Lazy journalists and sensationalist newspapers had a field day with the fairytale story of a “Muslim extremist” plot to take over Birmingham schools, writes Yusuf Patel.
The Muslim takeover of schools was almost complete, all the pieces were in place, years of painstaking planning was about to pay off, yet at the eleventh hour the whole plan was scuppered when the secret master plan was leaked, pulling the proverbial rug from underneath our very feet. Epic fail! Back to the drawing board!
It may seem like a mediocre storyline from a Spooks episode that failed to make the cut, but over the past few weeks the headlines seem to back up the claims. Or do they?
The “Trojan Horse” document leaked to the press, had more holes in it than Swiss cheese and it left just as bitter a taste in the mouth of many of us used to the kind of sensationalism that has characterised the reporting of matters pertaining to Muslim communities.
That did not stop inspectors from visiting “suspect” schools and by all accounts asking leading questions and building their evidence of an extremist takeover of Birmingham schools. This was of course purely based upon selective information after a briefing that one academy would be placed in special measures even before the report was published.
The poisoned narrative that the media reporting bolsters suggests Muslims are plotting a takeover, deploying such cunning and guile that even Sherlock’s arch nemesis Moriarty would turn green with envy. Yet such a simplistic notion relies on Muslim determination, coordination, strategic nous and a huge smattering of patience – attributes which are unfortunately absent amongst Muslims to the extent that such a bold plan requires.
Who benefits from this gift that keeps on giving?

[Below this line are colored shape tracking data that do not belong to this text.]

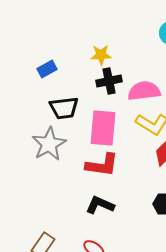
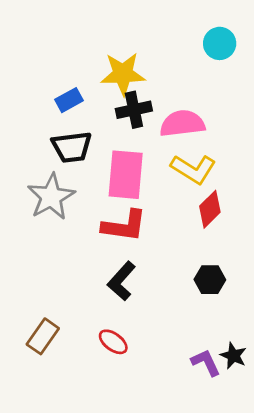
yellow star: (101, 55) -> (123, 74), size x1.5
blue rectangle: (47, 69) -> (69, 100), moved
black L-shape: (100, 205) -> (122, 281), turned -72

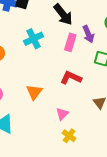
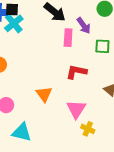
cyan cross: (34, 39) -> (14, 23), moved
pink triangle: (62, 114) -> (76, 109), size x1.5

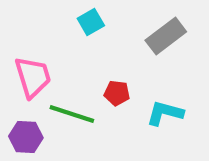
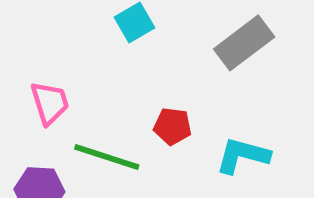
pink trapezoid: (33, 77) -> (50, 103), size x0.7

For newspapers, these stories act as the principle fodder to a readership that wants to gorge themselves on stories that prove what they already know – that Muslims are utilising any and every means, foul and fair, to change “our way of life”, with a mixture of taqiyya and political correctness to ensure the plan succeeds.
Yet some newspapers are infamous for not allowing the truth to get in the way of a good story and “extremist” Muslim parents pressuring schools, secret documents, anecdotes and hearsay, as well as concern from the very heart of government are key ingredients that amount to an editor’s wet dream. Boys will be boys, and lazy journalists will sensationalise.
Muslim parents and sex education
I have supported parents concerned with the way some schools teach Sex and Relationship Education (SRE) in state schools over the past four and a half years, including parents in Birmingham. During this time I have met and spoken to thousands of Muslim parents, I have only ever come across parents concerned with the education of their children in the most holistic sense. They do not use this or any other issue to pursue a hidden agenda and it is important to stress, they do not ask for special treatment.
Guidance from the government clarifies that teaching in this area has to be in line with parents’ wishes and the culture of the community the school serves. Any decent school which prizes its relationship with parents will seek to include the views of parents in decision-making.
This is so important that the new Ofsted framework requires that schools have strategies in place to engage parents to achieve successful outcomes for pupils, without this a school cannot be graded outstanding. If parents do not want SRE to be taught in a school and convince the governing body of a school, it can decide not to teach it beyond the statutory science elements. Despite the fact that the law is on their side, the headlines may still scream “Muslim parents enforce Shariah law in a school”.
Liberal minded parents may convince a school to change the way a particular part of the curriculum is taught, influence the choice of Modern Foreign Language (MFL) or even arrange an educational trip to a foreign country, but if Muslim parents in a state school, comprising close to 100% Muslim pupils opt for Arabic to be taught, a prayer room established, a change to the uniform policy to accommodate the Islamic dress code or plan a foreign trip to Makkah, we are told this is a Muslim takeover and the Department for Education and Ofsted call for an investigation.
The problem is the mere mention of “extremism”, an ill-defined catch all word is used to paralyse Muslims and force us to self-censor in a way other communities are not made to do. A few years ago when a group of east London parents were at loggerheads with a primary school, which had decided to teach about homosexual relationships under the guise of fighting homophobic bullying, the local authority monitored the situation under the remit of assessing extremism. When David Cameron recently visited Birmingham he was adamant there was no place for extremism in schools.
The biggest casualty in this mess will be Muslim parents who will, in the future, think twice about pursuing a legitimate issue with schools for fear of being accused of seeking to engineer an extremist takeover. It is not inconceivable that unscrupulous schools could bank on this to ensure parents toe the line. Despite this, we have to think and act from the perspective that these are our schools and as parents we have a stake in them.
No doubt most schools do an excellent job but that does not mean we do not get involved in schools, celebrate their successes, voice credit where it’s due, but also intervene to ensure our voices are heard when it matters.
Yusuf Patel is the founder of grassroots organisation SRE Islamic. He is also a khateeb, public speaker and writer.